No magic tomato? Study breaks link between lycopene and prostate cancer prevention
Tomatoes might be nutritious and tasty, but don’t count on them to prevent prostate cancer. In the May issue of Cancer Epidemiology, Biomarkers & Prevention, researchers based at the National Cancer Institute and Fred Hutchinson Cancer Research Center report that lycopene, an antioxidant predominately found in tomatoes, does not effectively prevent prostate cancer. In fact, the researchers noted an association between beta-carotene, an antioxidant related to lycopene, and an increased risk for aggressive prostate cancer.
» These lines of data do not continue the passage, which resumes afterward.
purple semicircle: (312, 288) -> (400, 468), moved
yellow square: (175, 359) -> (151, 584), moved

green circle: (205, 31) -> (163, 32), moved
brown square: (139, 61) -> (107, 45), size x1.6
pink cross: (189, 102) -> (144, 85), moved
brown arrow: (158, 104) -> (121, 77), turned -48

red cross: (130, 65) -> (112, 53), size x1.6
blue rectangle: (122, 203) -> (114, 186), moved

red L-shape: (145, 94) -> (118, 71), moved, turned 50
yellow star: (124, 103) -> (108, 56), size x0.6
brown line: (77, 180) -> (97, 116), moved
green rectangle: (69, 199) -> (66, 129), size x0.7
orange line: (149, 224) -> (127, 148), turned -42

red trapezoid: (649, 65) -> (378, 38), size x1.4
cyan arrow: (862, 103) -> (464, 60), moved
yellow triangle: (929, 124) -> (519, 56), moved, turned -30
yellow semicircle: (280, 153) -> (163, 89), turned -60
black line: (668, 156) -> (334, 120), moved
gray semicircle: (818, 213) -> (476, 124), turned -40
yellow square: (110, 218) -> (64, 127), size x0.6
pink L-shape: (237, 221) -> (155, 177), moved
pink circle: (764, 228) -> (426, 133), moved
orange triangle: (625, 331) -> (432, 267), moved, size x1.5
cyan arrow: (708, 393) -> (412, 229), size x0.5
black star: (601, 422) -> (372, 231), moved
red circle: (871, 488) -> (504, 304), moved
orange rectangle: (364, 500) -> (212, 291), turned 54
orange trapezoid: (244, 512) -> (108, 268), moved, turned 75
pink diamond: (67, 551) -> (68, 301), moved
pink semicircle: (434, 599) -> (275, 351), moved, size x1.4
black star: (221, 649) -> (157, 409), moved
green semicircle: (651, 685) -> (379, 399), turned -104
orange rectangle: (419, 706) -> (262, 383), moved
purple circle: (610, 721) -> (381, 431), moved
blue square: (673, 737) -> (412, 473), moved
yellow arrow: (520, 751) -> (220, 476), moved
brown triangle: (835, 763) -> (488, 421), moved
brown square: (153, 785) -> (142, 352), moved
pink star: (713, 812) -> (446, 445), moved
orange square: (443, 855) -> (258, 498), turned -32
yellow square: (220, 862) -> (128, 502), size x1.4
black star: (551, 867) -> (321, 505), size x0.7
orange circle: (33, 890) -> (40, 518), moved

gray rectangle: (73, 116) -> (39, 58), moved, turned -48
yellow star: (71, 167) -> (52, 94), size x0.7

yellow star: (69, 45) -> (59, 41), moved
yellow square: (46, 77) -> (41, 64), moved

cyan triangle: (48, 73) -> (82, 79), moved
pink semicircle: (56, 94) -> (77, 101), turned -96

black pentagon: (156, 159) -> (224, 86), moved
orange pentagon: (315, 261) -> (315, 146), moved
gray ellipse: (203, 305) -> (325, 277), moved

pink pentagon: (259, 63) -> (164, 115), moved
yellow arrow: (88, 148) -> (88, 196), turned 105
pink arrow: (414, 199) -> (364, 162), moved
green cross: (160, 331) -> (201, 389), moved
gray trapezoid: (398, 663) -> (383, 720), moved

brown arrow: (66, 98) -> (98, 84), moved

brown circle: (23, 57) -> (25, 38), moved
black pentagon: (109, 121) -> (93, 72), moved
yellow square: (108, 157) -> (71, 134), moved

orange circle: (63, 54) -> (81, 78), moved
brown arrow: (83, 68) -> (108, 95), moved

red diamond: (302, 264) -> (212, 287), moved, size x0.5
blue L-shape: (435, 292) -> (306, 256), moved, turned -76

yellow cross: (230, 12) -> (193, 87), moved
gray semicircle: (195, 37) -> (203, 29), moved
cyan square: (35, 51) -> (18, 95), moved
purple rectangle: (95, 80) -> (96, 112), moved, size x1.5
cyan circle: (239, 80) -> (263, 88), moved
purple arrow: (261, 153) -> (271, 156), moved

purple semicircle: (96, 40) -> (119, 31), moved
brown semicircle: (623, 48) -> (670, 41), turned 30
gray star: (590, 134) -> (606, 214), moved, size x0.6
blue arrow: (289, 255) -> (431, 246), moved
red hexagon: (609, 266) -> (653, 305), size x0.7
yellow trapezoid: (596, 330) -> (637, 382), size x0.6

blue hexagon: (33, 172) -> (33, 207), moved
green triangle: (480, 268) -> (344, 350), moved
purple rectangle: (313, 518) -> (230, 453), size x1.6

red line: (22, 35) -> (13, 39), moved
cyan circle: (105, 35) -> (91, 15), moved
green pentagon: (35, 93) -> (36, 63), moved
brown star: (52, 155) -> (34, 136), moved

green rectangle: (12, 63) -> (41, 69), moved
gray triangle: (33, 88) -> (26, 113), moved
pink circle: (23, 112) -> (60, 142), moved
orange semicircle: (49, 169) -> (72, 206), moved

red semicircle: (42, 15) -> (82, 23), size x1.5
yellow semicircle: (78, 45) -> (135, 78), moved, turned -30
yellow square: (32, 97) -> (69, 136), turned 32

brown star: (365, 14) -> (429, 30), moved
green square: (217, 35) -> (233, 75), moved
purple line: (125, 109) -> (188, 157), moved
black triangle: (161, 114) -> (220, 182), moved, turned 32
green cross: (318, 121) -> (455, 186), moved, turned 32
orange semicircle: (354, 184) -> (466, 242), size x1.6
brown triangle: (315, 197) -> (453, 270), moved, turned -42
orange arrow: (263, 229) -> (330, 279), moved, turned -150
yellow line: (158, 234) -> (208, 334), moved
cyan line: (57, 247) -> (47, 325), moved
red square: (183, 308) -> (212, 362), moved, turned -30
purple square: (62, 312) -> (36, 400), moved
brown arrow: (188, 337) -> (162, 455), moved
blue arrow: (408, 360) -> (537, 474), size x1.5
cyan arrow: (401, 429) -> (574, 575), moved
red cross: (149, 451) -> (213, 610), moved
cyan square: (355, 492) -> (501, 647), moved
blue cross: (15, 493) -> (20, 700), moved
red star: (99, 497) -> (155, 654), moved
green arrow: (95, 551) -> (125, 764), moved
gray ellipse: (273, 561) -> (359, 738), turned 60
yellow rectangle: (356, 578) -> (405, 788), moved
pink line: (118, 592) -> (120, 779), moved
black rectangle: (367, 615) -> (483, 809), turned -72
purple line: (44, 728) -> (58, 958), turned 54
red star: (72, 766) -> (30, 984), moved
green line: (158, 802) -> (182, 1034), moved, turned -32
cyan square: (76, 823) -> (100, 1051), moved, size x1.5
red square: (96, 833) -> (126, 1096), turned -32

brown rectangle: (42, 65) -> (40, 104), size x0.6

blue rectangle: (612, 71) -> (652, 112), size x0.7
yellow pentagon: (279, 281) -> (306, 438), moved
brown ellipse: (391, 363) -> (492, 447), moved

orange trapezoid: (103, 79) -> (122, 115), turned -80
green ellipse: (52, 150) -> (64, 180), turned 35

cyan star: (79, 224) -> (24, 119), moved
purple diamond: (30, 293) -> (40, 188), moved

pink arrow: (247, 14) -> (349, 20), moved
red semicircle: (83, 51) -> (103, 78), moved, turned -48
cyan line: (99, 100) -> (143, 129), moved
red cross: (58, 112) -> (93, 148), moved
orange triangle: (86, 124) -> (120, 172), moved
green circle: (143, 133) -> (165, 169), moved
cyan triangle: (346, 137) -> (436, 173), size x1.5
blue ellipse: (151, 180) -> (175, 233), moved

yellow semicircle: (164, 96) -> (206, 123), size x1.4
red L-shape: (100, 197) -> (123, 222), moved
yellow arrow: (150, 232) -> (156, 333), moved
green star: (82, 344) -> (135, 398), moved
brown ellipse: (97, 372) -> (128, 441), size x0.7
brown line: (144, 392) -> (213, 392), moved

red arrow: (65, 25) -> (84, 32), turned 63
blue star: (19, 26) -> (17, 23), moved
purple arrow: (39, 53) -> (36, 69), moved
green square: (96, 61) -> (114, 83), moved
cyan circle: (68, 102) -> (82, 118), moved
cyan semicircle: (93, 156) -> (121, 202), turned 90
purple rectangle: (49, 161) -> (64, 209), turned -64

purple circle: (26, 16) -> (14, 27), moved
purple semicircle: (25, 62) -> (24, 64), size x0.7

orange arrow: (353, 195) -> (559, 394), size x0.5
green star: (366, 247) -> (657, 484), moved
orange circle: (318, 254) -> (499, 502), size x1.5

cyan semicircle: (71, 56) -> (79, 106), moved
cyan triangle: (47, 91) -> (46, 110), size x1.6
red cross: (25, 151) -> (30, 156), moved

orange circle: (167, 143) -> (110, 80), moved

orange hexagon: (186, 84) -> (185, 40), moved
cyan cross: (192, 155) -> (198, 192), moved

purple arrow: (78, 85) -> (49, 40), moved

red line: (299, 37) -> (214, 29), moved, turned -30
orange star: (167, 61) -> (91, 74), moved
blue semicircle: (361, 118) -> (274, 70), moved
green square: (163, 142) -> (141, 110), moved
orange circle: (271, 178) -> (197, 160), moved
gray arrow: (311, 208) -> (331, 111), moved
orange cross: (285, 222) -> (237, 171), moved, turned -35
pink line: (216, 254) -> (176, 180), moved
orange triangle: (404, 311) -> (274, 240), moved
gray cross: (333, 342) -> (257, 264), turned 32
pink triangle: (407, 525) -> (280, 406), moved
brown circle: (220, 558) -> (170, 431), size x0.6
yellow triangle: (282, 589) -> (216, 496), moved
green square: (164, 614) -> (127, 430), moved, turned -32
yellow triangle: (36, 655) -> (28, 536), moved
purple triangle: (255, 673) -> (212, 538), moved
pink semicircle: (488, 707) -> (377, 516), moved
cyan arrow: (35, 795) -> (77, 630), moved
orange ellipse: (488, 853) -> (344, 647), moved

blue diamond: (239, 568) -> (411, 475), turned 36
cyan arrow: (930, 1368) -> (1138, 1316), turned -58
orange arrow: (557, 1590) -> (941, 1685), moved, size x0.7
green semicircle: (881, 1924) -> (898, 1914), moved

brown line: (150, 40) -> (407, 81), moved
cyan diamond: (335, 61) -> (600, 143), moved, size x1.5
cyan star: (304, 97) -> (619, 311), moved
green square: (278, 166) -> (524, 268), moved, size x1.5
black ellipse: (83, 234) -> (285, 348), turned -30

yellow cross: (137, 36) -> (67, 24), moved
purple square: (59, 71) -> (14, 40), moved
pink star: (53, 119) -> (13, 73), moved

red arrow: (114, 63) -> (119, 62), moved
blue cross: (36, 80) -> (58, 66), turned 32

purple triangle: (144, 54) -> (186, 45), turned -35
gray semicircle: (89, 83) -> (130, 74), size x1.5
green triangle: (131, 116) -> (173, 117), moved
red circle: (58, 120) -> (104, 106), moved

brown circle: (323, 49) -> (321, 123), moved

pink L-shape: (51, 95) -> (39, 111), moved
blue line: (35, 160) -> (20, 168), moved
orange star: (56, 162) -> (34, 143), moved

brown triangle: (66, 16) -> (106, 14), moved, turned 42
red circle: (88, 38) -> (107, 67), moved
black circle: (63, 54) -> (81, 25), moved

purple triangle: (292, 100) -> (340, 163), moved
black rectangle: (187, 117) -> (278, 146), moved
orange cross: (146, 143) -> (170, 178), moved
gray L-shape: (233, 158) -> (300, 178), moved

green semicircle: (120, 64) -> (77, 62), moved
According to the researchers, the study is one of the largest to evaluate the role of blood concentrations of lycopene and other carotenoid antioxidants in preventing prostate cancer. Study data were derived from over 28,000 men enrolled in the Prostate, Lung, Colorectal, and Ovarian (PLCO) Cancer Screening Trial, an ongoing, randomized National Cancer Institute trial to evaluate cancer screening methods and to investigate early markers of cancer.
"It is disappointing, since lycopene might have offered a simple and inexpensive way to lower prostate cancer risk for men concerned about this common disease," said Ulrike Peters, Ph.D., M.P.H., of the Fred Hutchinson Cancer Research Center. "Unfortunately, this easy answer just does not work."
Previous studies suggested that a diet rich in lycopene protected against prostate cancer, spurring commercial and public interest in the antioxidant. Antioxidants protect against free radicals, highly reactive atoms and molecules that can damage DNA and other important molecules in the cell. Since free radical damage increases with age, there has been a long-held suspicion in the scientific community that free radical damage could increase the risk of prostate cancer, a disease that has been clearly associated with age.
Subsequent studies of the potentially protective role of lycopene have been contradictory or inconclusive, according to Peters. In a 2006 study, she and her colleagues looked at the dietary intake of more than 25 tomato-based foods, also using data from the PLCO trial, and found no overall association between lycopene intake and prostate cancer.
In their current study, the researchers followed over 28,000 men between the ages of 55 and 74, enrolled in the PLCO Trial, with no history of prostate cancer. The men were initially screened through a PSA test and digital rectal exam, and were then followed through routine exams and screenings until first occurrence of prostate cancer, death or the end of the trial in 2001. At the beginning of the trial, the men gave a blood sample and completed a questionnaire related to their health, diet and lifestyle.
The researchers focused on non-Hispanic Caucasian men, as the small number of cases among other ethnic groups was statistically insignificant. They found no significant difference between those who had prostate cancer and those who did not in relation to the concentration of lycopene in their bloodstream. "Our results do not offer support for the benefits of lycopene against prostate cancer," Peters said.
Most surprisingly, says Peters, was the relationship between increased risk of aggressive prostate cancer – defined as disease that has spread beyond the prostate – and beta-carotene, another antioxidant found in many vegetables and commonly used as a dietary supplement.
This unexpected observation "may be due to chance, however beta carotene is already known to increase risk of lung cancer and cardiovascular disease in smokers," Peters said.
"While it would be counter-productive to advise people against eating carrots and leafy vegetables, I would say to be cautious about taking beta carotene supplements, particularly at high doses, and consult a physician," Peters said.